-- What is expected --
Find every line below with "ilustrator" in it and give only how many there are.

(Page images and extracted text)
------------------------------------------------------------------------
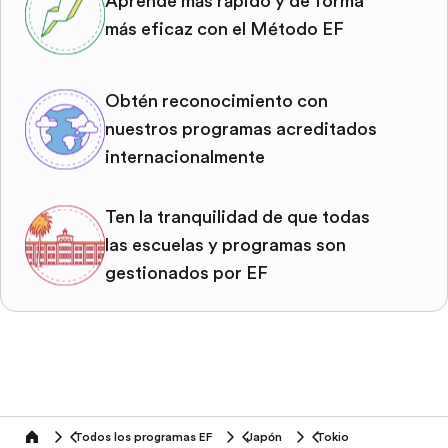
Aprende más rápido y de forma
más eficaz con el Método EF
Obtén reconocimiento con
nuestros programas acreditados
internacionalmente
Ten la tranquilidad de que todas
las escuelas y programas son
gestionados por EF
Todos los programas EF
Japón
Tokio
home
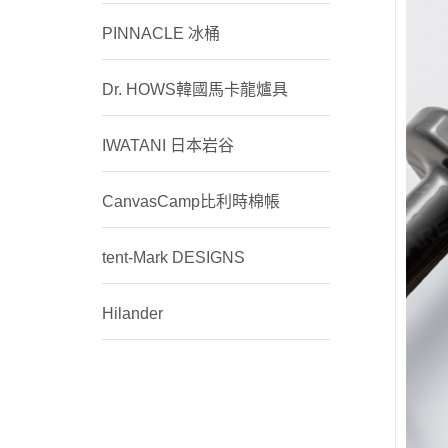
PINNACLE 冰桶
Dr. HOWS韓國馬卡龍爐具
IWATANI 日本岩谷
CanvasCamp比利時棉帳
tent-Mark DESIGNS
Hilander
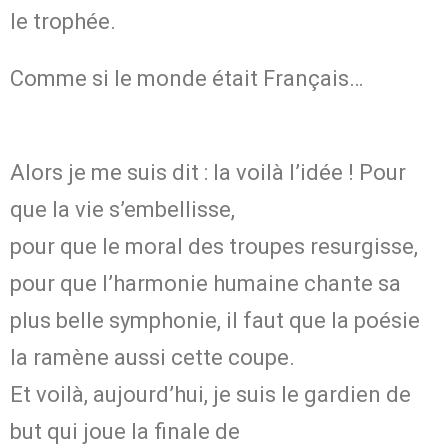
le trophée.
Comme si le monde était Français…
Alors je me suis dit : la voilà l’idée ! Pour
que la vie s’embellisse,
pour que le moral des troupes resurgisse,
pour que l’harmonie humaine chante sa
plus belle symphonie, il faut que la poésie
la ramène aussi cette coupe.
Et voilà, aujourd’hui, je suis le gardien de
but qui joue la finale de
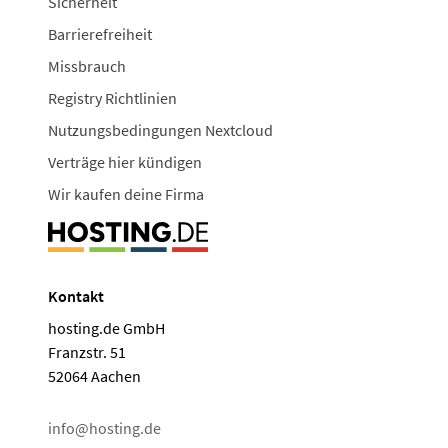
Sicherheit
Barrierefreiheit
Missbrauch
Registry Richtlinien
Nutzungsbedingungen Nextcloud
Verträge hier kündigen
Wir kaufen deine Firma
Kontakt
hosting.de GmbH
Franzstr. 51
52064 Aachen
info@hosting.de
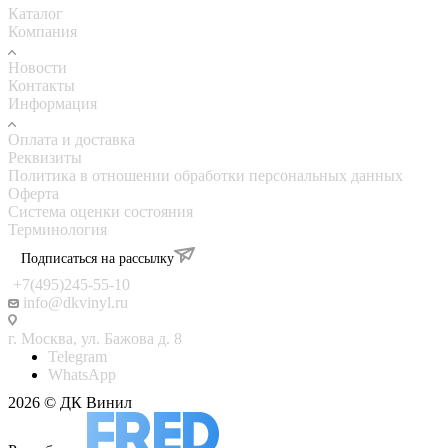
Каталог
Компания
Новости
Контакты
Информация
Оплата и доставка
Реквизиты
Политика в отношении обработки персональных данных
Оферта
Система оценки состояния
Терминология
Подписаться на рассылку
+7(495)245-55-10
info@dkvinyl.ru
г. Москва, ул. Бажова д. 8
Telegram
WhatsApp
2026 © ДК Винил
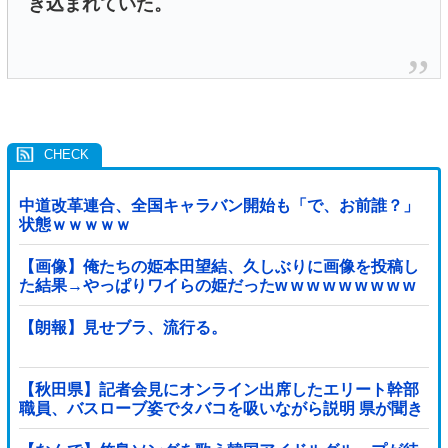
き込まれていた。
中道改革連合、全国キャラバン開始も「で、お前誰？」
状態ｗｗｗｗｗ
【画像】俺たちの姫本田望結、久しぶりに画像を投稿し
た結果→やっぱりワイらの姫だったw w w w w w w w w
w
【朗報】見せブラ、流行る。
【秋田県】記者会見にオンライン出席したエリート幹部
職員、バスローブ姿でタバコを吸いながら説明 県が聞き
取りへ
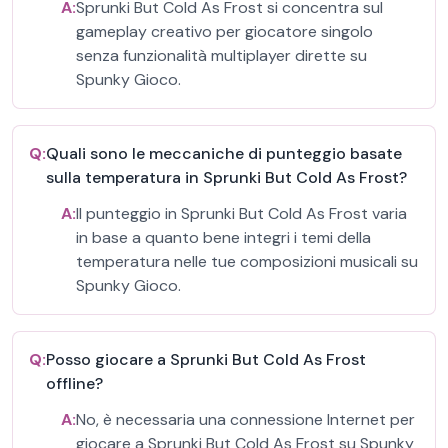
A:
Sprunki But Cold As Frost si concentra sul
gameplay creativo per giocatore singolo
senza funzionalità multiplayer dirette su
Spunky Gioco.
Q:
Quali sono le meccaniche di punteggio basate
sulla temperatura in Sprunki But Cold As Frost?
A:
Il punteggio in Sprunki But Cold As Frost varia
in base a quanto bene integri i temi della
temperatura nelle tue composizioni musicali su
Spunky Gioco.
Q:
Posso giocare a Sprunki But Cold As Frost
offline?
A:
No, è necessaria una connessione Internet per
giocare a Sprunki But Cold As Frost su Spunky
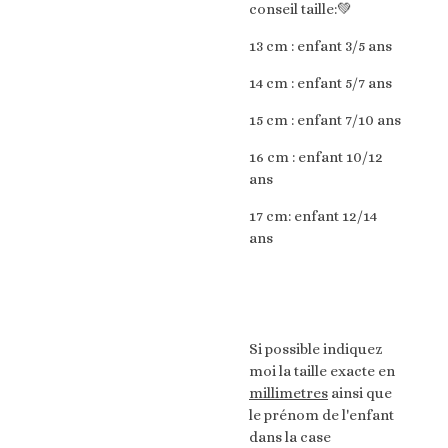
conseil taille:💚
13 cm : enfant 3/5 ans
14 cm : enfant 5/7 ans
15 cm : enfant 7/10 ans
16 cm : enfant 10/12
ans
17 cm: enfant 12/14
ans
Si possible indiquez
moi la taille exacte en
millimetres
ainsi que
le prénom de l'enfant
dans la case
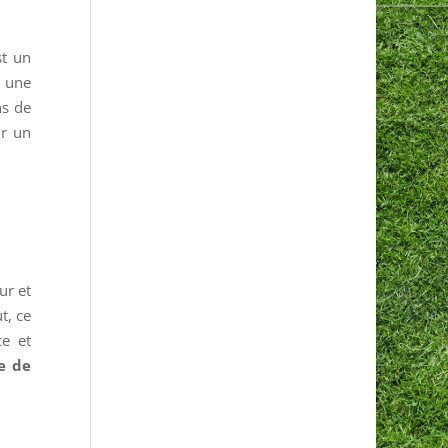
t un
c une
ns de
r un
ur et
t, ce
ce et
e de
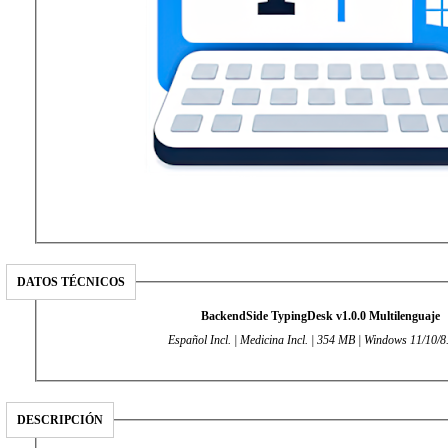
DATOS TÉCNICOS
BackendSide TypingDesk v1.0.0 Multilenguaje
Español Incl. | Medicina Incl. | 354 MB | Windows 11/10/8
DESCRIPCIÓN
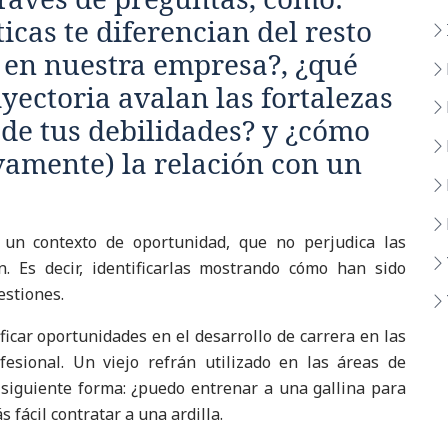
cas te diferencian del resto
 en nuestra empresa?, ¿qué
ayectoria avalan las fortalezas
de tus debilidades? y ¿cómo
ivamente) la relación con un
n un contexto de oportunidad, que no perjudica las
. Es decir, identificarlas mostrando cómo han sido
estiones.
ficar oportunidades en el desarrollo de carrera en las
fesional. Un viejo refrán utilizado en las áreas de
 siguiente forma: ¿puedo entrenar a una gallina para
 fácil contratar a una ardilla.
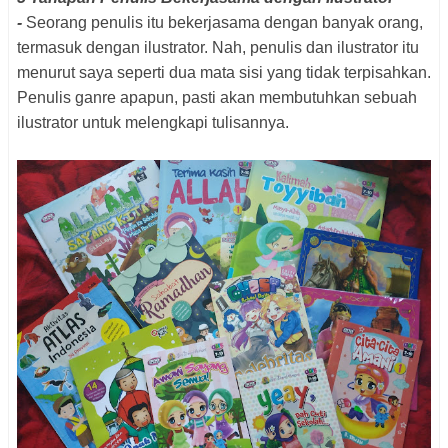
-
Seorang penulis itu bekerjasama dengan banyak orang,
termasuk dengan ilustrator. Nah, penulis dan ilustrator itu
menurut saya seperti dua mata sisi yang tidak terpisahkan.
Penulis ganre apapun, pasti akan membutuhkan sebuah
ilustrator untuk melengkapi tulisannya.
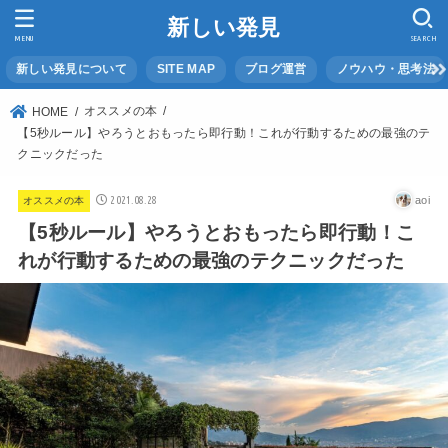
新しい発見
MENU
SEARCH
新しい発見について
SITE MAP
ブログ運営
ノウハウ・思考法
オススメの本
HOME
【5秒ルール】やろうとおもったら即行動！これが行動するための最強のテ
クニックだった
2021.08.28
aoi
オススメの本
【5秒ルール】やろうとおもったら即行動！こ
れが行動するための最強のテクニックだった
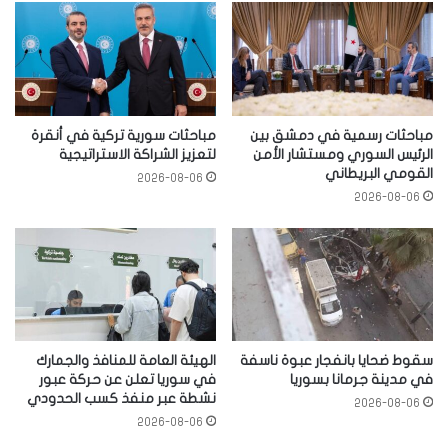
مباحثات رسمية في دمشق بين
مباحثات سورية تركية في أنقرة
الرئيس السوري ومستشار الأمن
لتعزيز الشراكة الاستراتيجية
القومي البريطاني
2026-08-06
2026-08-06
سقوط ضحايا بانفجار عبوة ناسفة
الهيئة العامة للمنافذ والجمارك
في مدينة جرمانا بسوريا
في سوريا تعلن عن حركة عبور
نشطة عبر منفذ كسب الحدودي
2026-08-06
2026-08-06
------------------------------------------------------------------------
-- Your response --
2